Frequently Asked Questions
- Financial software requires regulatory compliance architecture (PCI DSS, GLBA, SOX, DORA), immutable audit trails for every transaction, field-level encryption for PII and financial data, and integration with certified financial data providers (Plaid, Stripe, banking APIs). These are architectural decisions made early — retrofitting compliance into a non-compliant codebase costs 3-5x building it correctly from the start.
- Key US regulations: GLBA (Gramm-Leach-Bliley Act) for companies offering financial products to consumers; PCI DSS v4.0 for any card payment processing (effective March 2025); SOX for public company financial reporting systems; BSA/AML for transaction monitoring and suspicious activity reporting. State-level regulations (New York DFS Part 500, California CCPA) add additional requirements for data security and consumer privacy.

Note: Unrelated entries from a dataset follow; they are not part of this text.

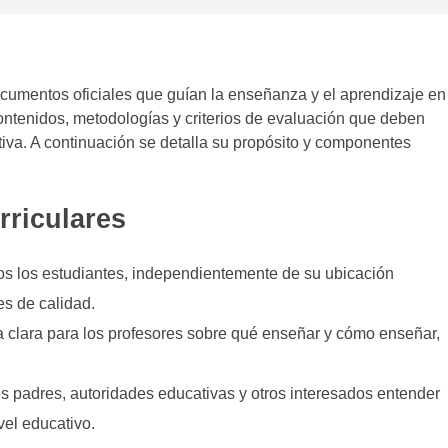
cumentos oficiales que guían la enseñanza y el aprendizaje en
ontenidos, metodologías y criterios de evaluación que deben
iva. A continuación se detalla su propósito y componentes
rriculares
os los estudiantes, independientemente de su ubicación
es de calidad.
a clara para los profesores sobre qué enseñar y cómo enseñar,
os padres, autoridades educativas y otros interesados entender
vel educativo.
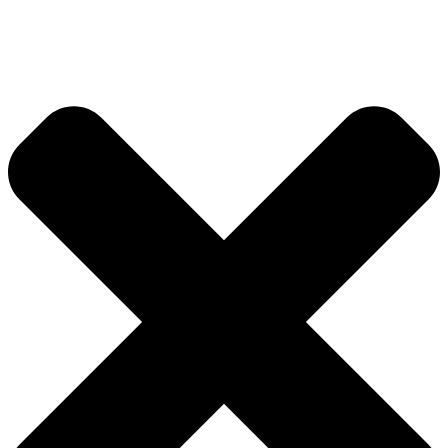
Przejdź
do
treści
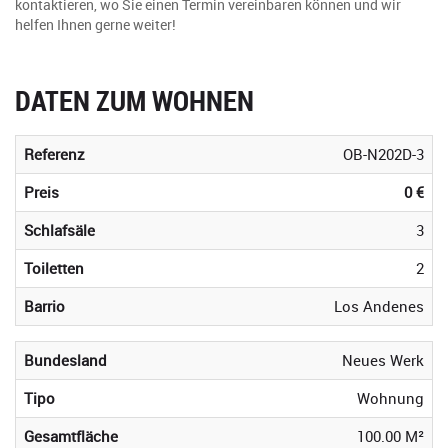
kontaktieren, wo Sie einen Termin vereinbaren können und wir
helfen Ihnen gerne weiter!
DATEN ZUM WOHNEN
Referenz
OB-N202D-3
Preis
0 €
Schlafsäle
3
Toiletten
2
Barrio
Los Andenes
Bundesland
Neues Werk
Tipo
Wohnung
Gesamtfläche
100.00 M²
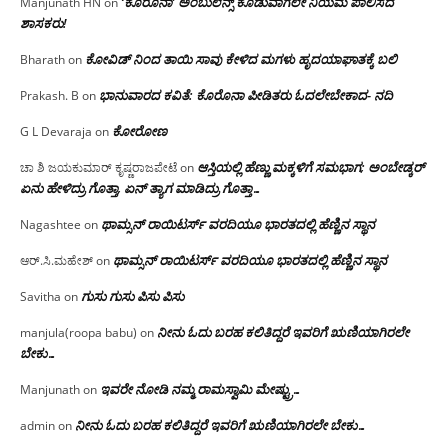
‘ಕೊರೊನಾ’ ಅಂಬುಲೆನ್ಸ್ ಕೊಡುವಾಗಲೇ ನಿಯಮ ಪಾಲಿಸದ
Manjunath HN
on
ಶಾಸಕರು!
ಕೋವಿಡ್ ನಿಂದ ತಾಯಿ ಸಾವು ಕೇಳಿದ ಮಗಳು ಹೃದಯಾಘಾತಕ್ಕೆ ಬಲಿ
Bharath
on
ಭಾನುವಾರದ ಕವಿತೆ: ಕೊರೊನಾ ಪೀಡಿತರು ಓದಲೇಬೇಕಾದ- ನದಿ
Prakash. B
on
ಕೋರೋಣ
G L Devaraja
on
ಆಸ್ತಿಯಲ್ಲಿ ಹೆಣ್ಣು ಮಕ್ಕಳಿಗೆ ಸಮಭಾಗ; ಅಂಬೇಡ್ಕರ್
ಚಾ ಶಿ ಜಯಕುಮಾರ್ ಕೃಷ್ಣರಾಜಪೇಟೆ
on
ಏನು ಹೇಳಿದ್ರು ಗೊತ್ತಾ, ಏನ್ ತ್ಯಾಗ ಮಾಡಿದ್ರು ಗೊತ್ತಾ…
ಥಾಮ್ಸನ್ ರಾಯಿಟರ್ಸ್ ವರದಿಯೂ ಭಾರತದಲ್ಲಿ ಹೆಣ್ಣಿನ ಸ್ಥಾನ‌
Nagashtee
on
ಥಾಮ್ಸನ್ ರಾಯಿಟರ್ಸ್ ವರದಿಯೂ ಭಾರತದಲ್ಲಿ ಹೆಣ್ಣಿನ ಸ್ಥಾನ‌
ಆರ್.ಸಿ.ಮಹೇಶ್
on
ಗುಸು ಗುಸು ಪಿಸು ಪಿಸು
Savitha
on
ನೀನು ಓದು ಬರಹ ಕಲಿತಿದ್ದರೆ ಇವರಿಗೆ ಋಣಿಯಾಗಿರಲೇ
manjula(roopa babu)
on
ಬೇಕು…
ಇವರೇ‌ ನೋಡಿ‌ ನಮ್ಮ‌ ರಾಮಸ್ವಾಮಿ ಮೇಷ್ಟ್ರು…
Manjunath
on
ನೀನು ಓದು ಬರಹ ಕಲಿತಿದ್ದರೆ ಇವರಿಗೆ ಋಣಿಯಾಗಿರಲೇ ಬೇಕು…
admin
on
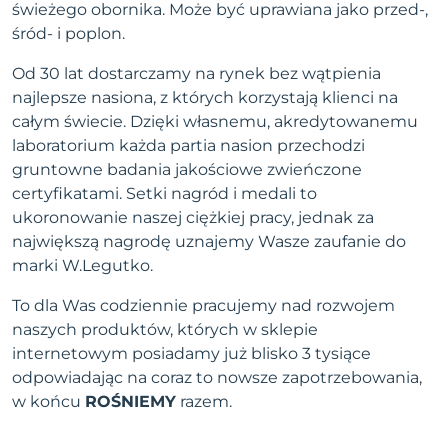
świeżego obornika. Może być uprawiana jako przed-,
śród- i poplon.
Od 30 lat dostarczamy na rynek bez wątpienia
najlepsze nasiona, z których korzystają klienci na
całym świecie. Dzięki własnemu, akredytowanemu
laboratorium każda partia nasion przechodzi
gruntowne badania jakościowe zwieńczone
certyfikatami. Setki nagród i medali to
ukoronowanie naszej ciężkiej pracy, jednak za
największą nagrodę uznajemy Wasze zaufanie do
marki W.Legutko.
To dla Was codziennie pracujemy nad rozwojem
naszych produktów, których w sklepie
internetowym posiadamy już blisko 3 tysiące
odpowiadając na coraz to nowsze zapotrzebowania,
w końcu
ROŚNIEMY
razem.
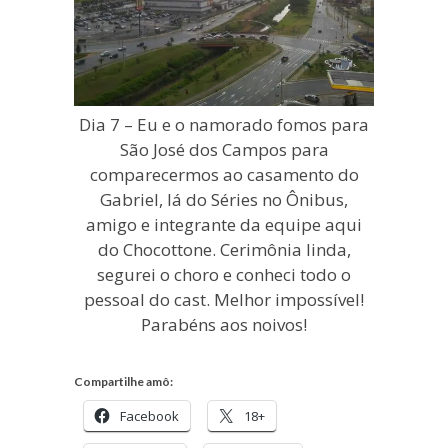
Dia 7 – Eu e o namorado fomos para
São José dos Campos para
comparecermos ao casamento do
Gabriel, lá do Séries no Ônibus,
amigo e integrante da equipe aqui
do Chocottone. Cerimônia linda,
segurei o choro e conheci todo o
pessoal do cast. Melhor impossível!
Parabéns aos noivos!
Compartilhe amô:
Facebook
18+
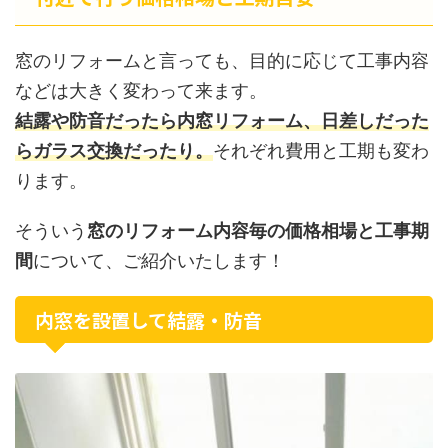
窓のリフォームと言っても、目的に応じて工事内容
などは大きく変わって来ます。
結露や防音だったら内窓リフォーム、日差しだった
らガラス交換だったり。
それぞれ費用と工期も変わ
ります。
そういう
窓のリフォーム内容毎の価格相場と工事期
間
について、ご紹介いたします！
内窓を設置して結露・防音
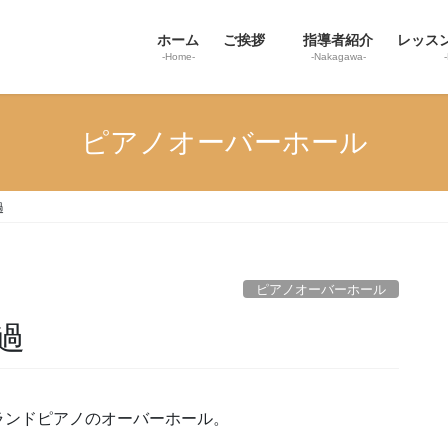
ホーム
ご挨拶
指導者紹介
レッス
-Home-
-Nakagawa-
ピアノオーバーホール
過
ピアノオーバーホール
過
ランドピアノのオーバーホール。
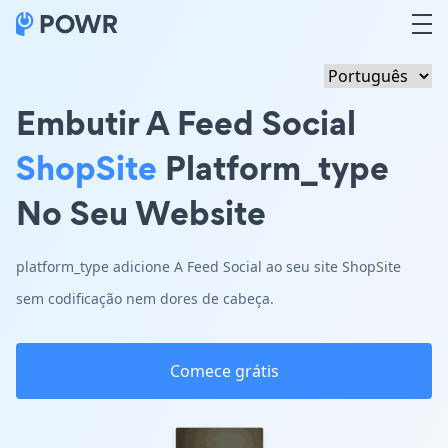
Embutir A Feed Social
ShopSite
Platform_type
No Seu Website
platform_type adicione A Feed Social ao seu site ShopSite
sem codificação nem dores de cabeça.
Comece grátis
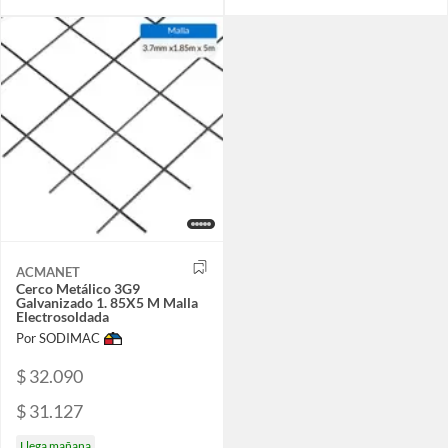
ACMANET
Cerco Metálico 3G9
Galvanizado 1. 85X5 M Malla
Electrosoldada
Por SODIMAC
$ 32.090
$ 31.127
Llega mañana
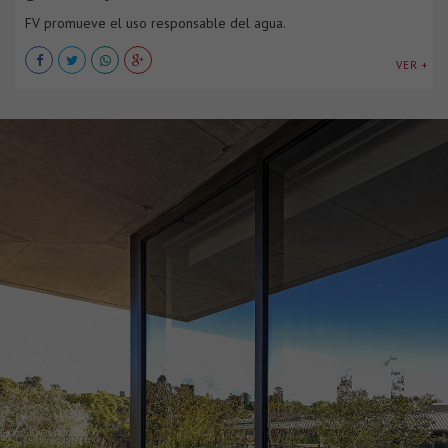
FV promueve el uso responsable del agua.
VER +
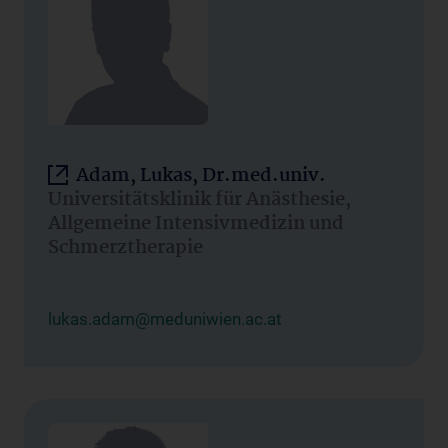
Adam, Lukas, Dr.med.univ.
Universitätsklinik für Anästhesie,
Allgemeine Intensivmedizin und
Schmerztherapie
lukas.adam@meduniwien.ac.at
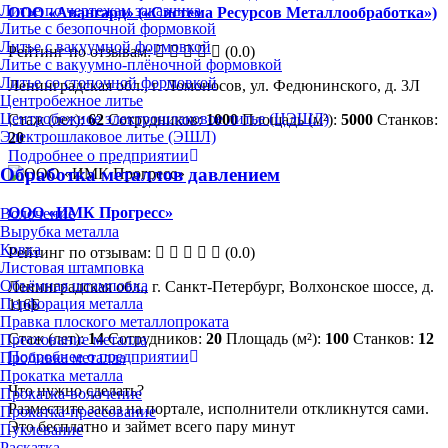
Литье по чертежам заказчика
ООО «Авангард» («Система Ресурсов Металлообработка»)
Литье с безопочной формовкой
Литье с вакуумной формовкой
Рейтинг по отзывам:
(0.0)
Литье с вакуумно-плёночной формовкой
Литье со стопочной формовкой
Ленинградская обл., г. Ломоносов, ул. Федюнинского, д. 3Л
Центробежное литье
Центробежное электрошлаковое литье (ЦЭШЛ)
Стаж (лет):
62
Сотрудников:
1000
Площадь (м²):
5000
Станков:
Электрошлаковое литье (ЭШЛ)
20
Подробнее о предприятии
Обработка металлов давлением
ООО «ИМК Прогресс»
Волочение
Вырубка металла
Ковка
Рейтинг по отзывам:
(0.0)
Листовая штамповка
Объёмная штамповка
Ленинградская обл., г. Санкт-Петербург, Волхонское шоссе, д.
Перфорация металла
116Б
Правка плоского металлопроката
Стаж (лет):
14
Сотрудников:
20
Площадь (м²):
100
Станков:
12
Прессование металла
Подробнее о предприятии
Пробивка металла
Прокатка металла
Что нужно сделать?
Прокатка-волочение
Разместите заказ на портале, исполнители откликнутся сами.
Прокатка-прессование
Это бесплатно и займет всего пару минут
Пуклевание
Раскатка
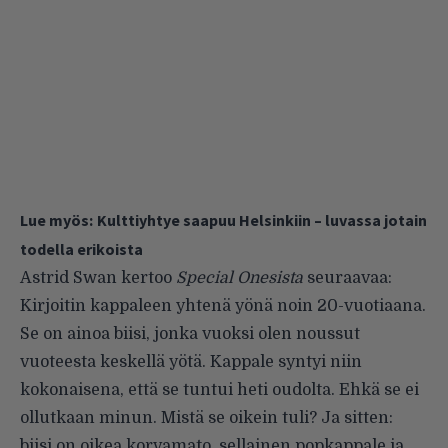
Lue myös:
Kulttiyhtye saapuu Helsinkiin – luvassa jotain
todella erikoista
Astrid Swan kertoo
Special Onesista
seuraavaa:
Kirjoitin kappaleen yhtenä yönä noin 20-vuotiaana.
Se on ainoa biisi, jonka vuoksi olen noussut
vuoteesta keskellä yötä. Kappale syntyi niin
kokonaisena, että se tuntui heti oudolta. Ehkä se ei
ollutkaan minun. Mistä se oikein tuli? Ja sitten:
biisi on oikea korvamato, sellainen popkappale ja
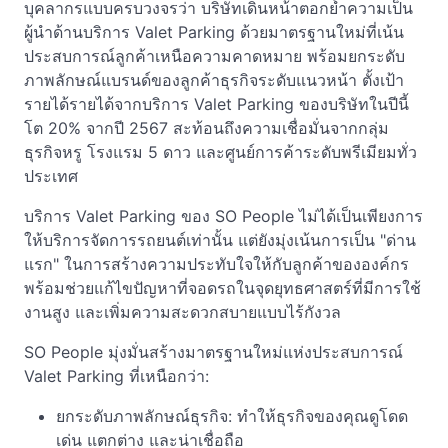
บุคลากรแบบครบวงจรว่า บริษัทเดินหน้าตอกย้ำความเป็น
ผู้นำด้านบริการ Valet Parking ด้วยมาตรฐานใหม่ที่เน้น
ประสบการณ์ลูกค้าเหนือความคาดหมาย พร้อมยกระดับ
ภาพลักษณ์แบรนด์ของลูกค้าธุรกิจระดับแนวหน้า ตั้งเป้า
รายได้รายได้จากบริการ Valet Parking ของบริษัทในปีนี้
โต 20% จากปี 2567 สะท้อนถึงความเชื่อมั่นจากกลุ่ม
ธุรกิจหรู โรงแรม 5 ดาว และศูนย์การค้าระดับพรีเมียมทั่ว
ประเทศ
บริการ Valet Parking ของ SO People ไม่ได้เป็นเพียงการ
ให้บริการจัดการรถยนต์เท่านั้น แต่ยังมุ่งเน้นการเป็น "ด่าน
แรก" ในการสร้างความประทับใจให้กับลูกค้าขององค์กร
พร้อมช่วยแก้ไขปัญหาที่จอดรถในจุดยุทธศาสตร์ที่มีการใช้
งานสูง และเพิ่มความสะดวกสบายแบบไร้กังวล
SO People มุ่งมั่นสร้างมาตรฐานใหม่แห่งประสบการณ์
Valet Parking ที่เหนือกว่า:
ยกระดับภาพลักษณ์ธุรกิจ: ทำให้ธุรกิจของคุณดูโดด
เด่น แตกต่าง และน่าเชื่อถือ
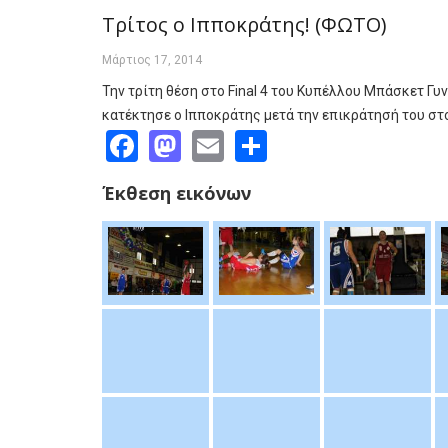
Τρίτος ο Ιπποκράτης! (ΦΩΤΟ)
Μάρτιος 17, 2014
Την τρίτη θέση στο Final 4 του Κυπέλλου Μπάσκετ Γυ
κατέκτησε ο Ιπποκράτης μετά την επικράτησή του στ
Facebook
Mastodon
Email
Share
Έκθεση εικόνων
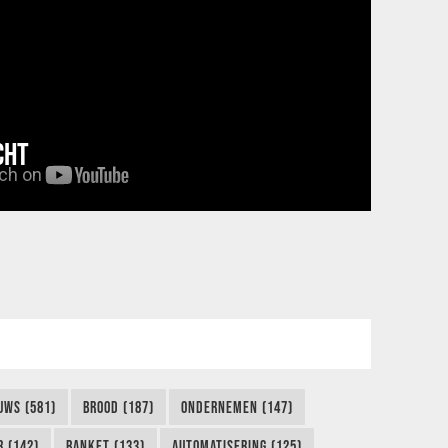
CHT
UWS (581)
BROOD (187)
ONDERNEMEN (147)
 (142)
BANKET (133)
AUTOMATISERING (125)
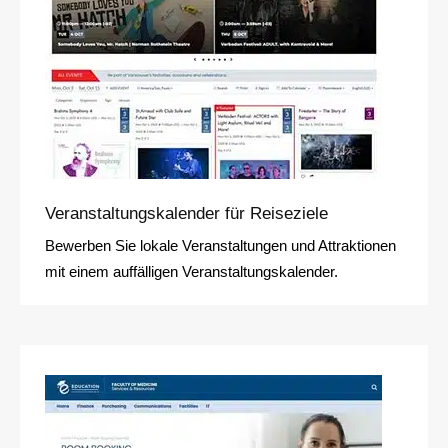
Veranstaltungskalender für Reiseziele
Bewerben Sie lokale Veranstaltungen und Attraktionen
mit einem auffälligen Veranstaltungskalender.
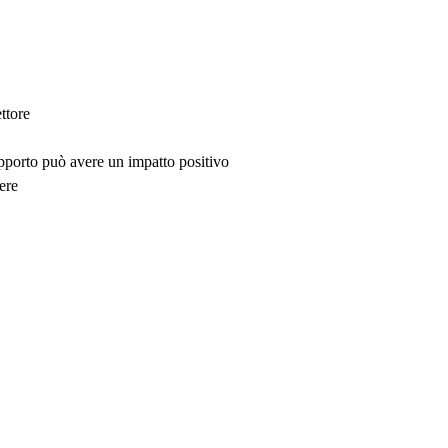
ttore
upporto può avere un impatto positivo
ere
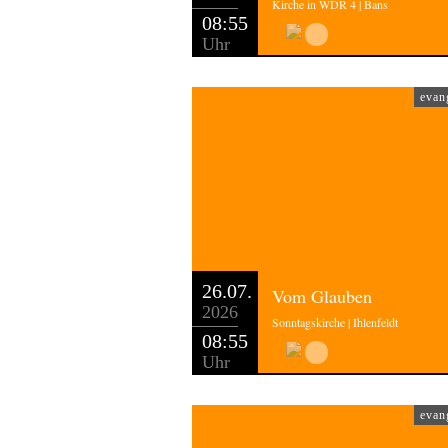
Kirche in WDR 4 | Bans
08:55
Uhr
evan
26.07.
Vom Glauben
2026
Sonntagskirche | Ihlenfeldt
08:55
Uhr
evan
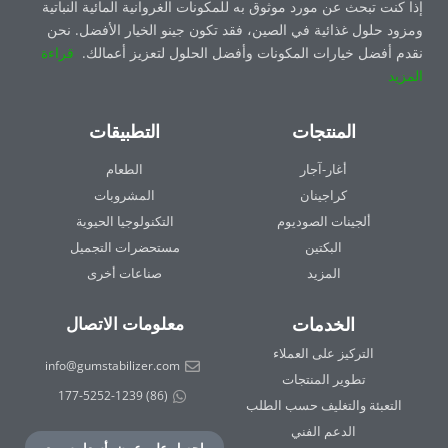
إذا كنت تبحث عن مورد موثوق به للمكونات الغروانية المائية النباتية
ومزود حلول غذائية في الصين، فقد تكون جينو الخيار الأفضل. نحن
نقدم أفضل خيارات المكونات وأفضل الحلول لتعزيز أعمالك.
قراءة
المزيد
المنتجات
التطبيقات
أغار-آجار
الطعام
كراجينان
المشروبات
ألجينات الصوديوم
التكنولوجيا الحيوية
البكتين
مستحضرات التجميل
المزيد
صناعات أخرى
الخدمات
معلومات الاتصال
التركيز على العملاء
info@gumstabilizer.com
تطوير المنتجات
(86) 177-5252-1239
التعبئة والتغليف حسب الطلب
الدعم الفني
احصل على عرض أسعار سريع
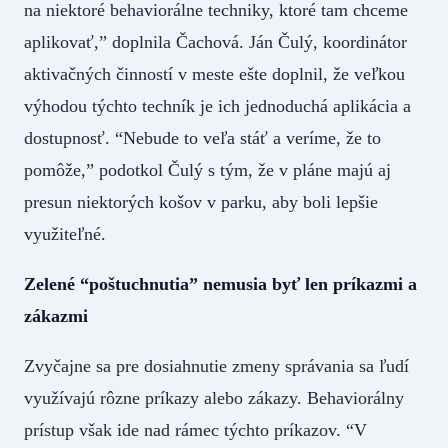
na niektoré behaviorálne techniky, ktoré tam chceme
aplikovať,” doplnila Čachová. Ján Čulý, koordinátor
aktivačných činností v meste ešte doplnil, že veľkou
výhodou týchto techník je ich jednoduchá aplikácia a
dostupnosť. “Nebude to veľa stáť a veríme, že to
pomôže,” podotkol Čulý s tým, že v pláne majú aj
presun niektorých košov v parku, aby boli lepšie
využiteľné.
Zelené “poštuchnutia” nemusia byť len príkazmi a
zákazmi
Zvyčajne sa pre dosiahnutie zmeny správania sa ľudí
využívajú rôzne príkazy alebo zákazy. Behaviorálny
prístup však ide nad rámec týchto príkazov. “V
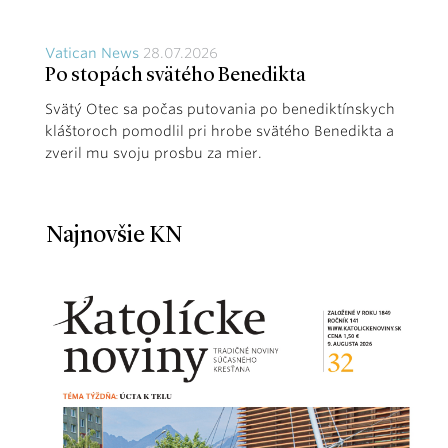
Vatican News
28.07.2026
Po stopách svätého Benedikta
Svätý Otec sa počas putovania po benediktínskych
kláštoroch pomodlil pri hrobe svätého Benedikta a
zveril mu svoju prosbu za mier.
Najnovšie KN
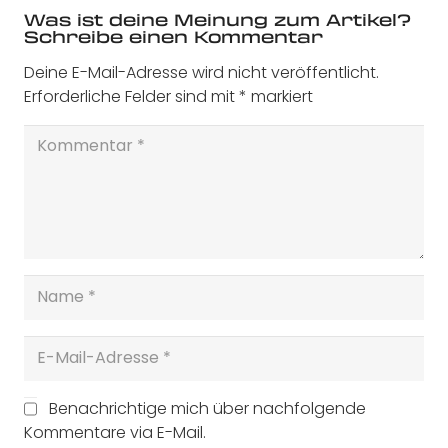
Was ist deine Meinung zum Artikel?
Schreibe einen Kommentar
Deine E-Mail-Adresse wird nicht veröffentlicht.
Erforderliche Felder sind mit
*
markiert
Benachrichtige mich über nachfolgende
Kommentare via E-Mail.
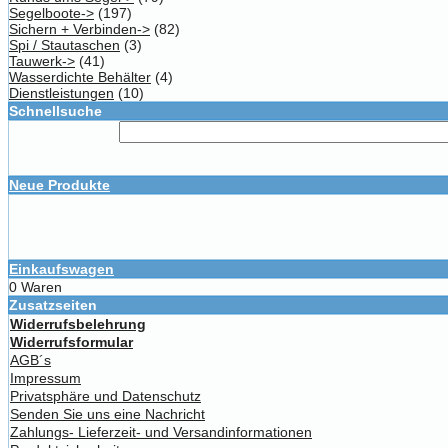
Segelboote->
(197)
Sichern + Verbinden->
(82)
Spi / Stautaschen
(3)
Tauwerk->
(41)
Wasserdichte Behälter
(4)
Dienstleistungen
(10)
Schnellsuche
Neue Produkte
Einkaufswagen
0 Waren
Zusatzseiten
Widerrufsbelehrung
Widerrufsformular
AGB´s
Impressum
Privatsphäre und Datenschutz
Senden Sie uns eine Nachricht
Zahlungs- Lieferzeit- und Versandinformationen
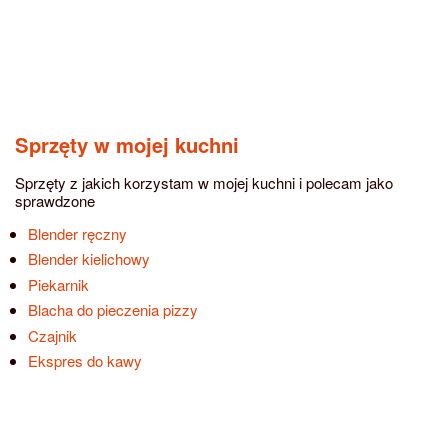
Sprzęty w mojej kuchni
Sprzęty z jakich korzystam w mojej kuchni i polecam jako
sprawdzone
Blender ręczny
Blender kielichowy
Piekarnik
Blacha do pieczenia pizzy
Czajnik
Ekspres do kawy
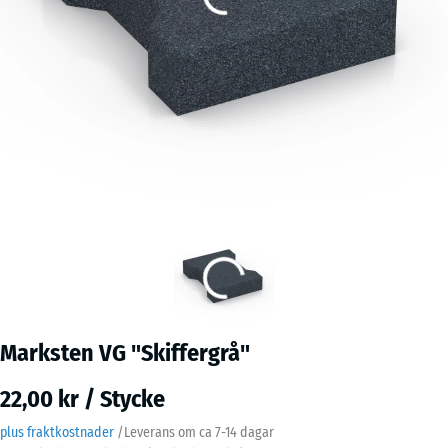
Marksten VG "Skiffergrå"
22,00 kr / Stycke
plus fraktkostnader
/
Leverans om ca
7-14 dagar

- Financial software development costs range from $80,000-$200,000 for a compliant payment processing integration or lending origination MVP, to $500,000-$2,000,000+ for a full core banking platform or regulated trading system. Compliance architecture, security review, penetration testing, and regulatory documentation add 20-35% to standard development cost estimates.
- PostgreSQL is the dominant production choice for financial data — ACID compliant, well-supported, and proven at scale (Stripe, Robinhood, and most major fintechs run PostgreSQL). For transaction ledgers, event-sourced architectures (immutable append-only event log, current state derived from replaying events) provide the complete tamper-evident audit trail required by financial regulators.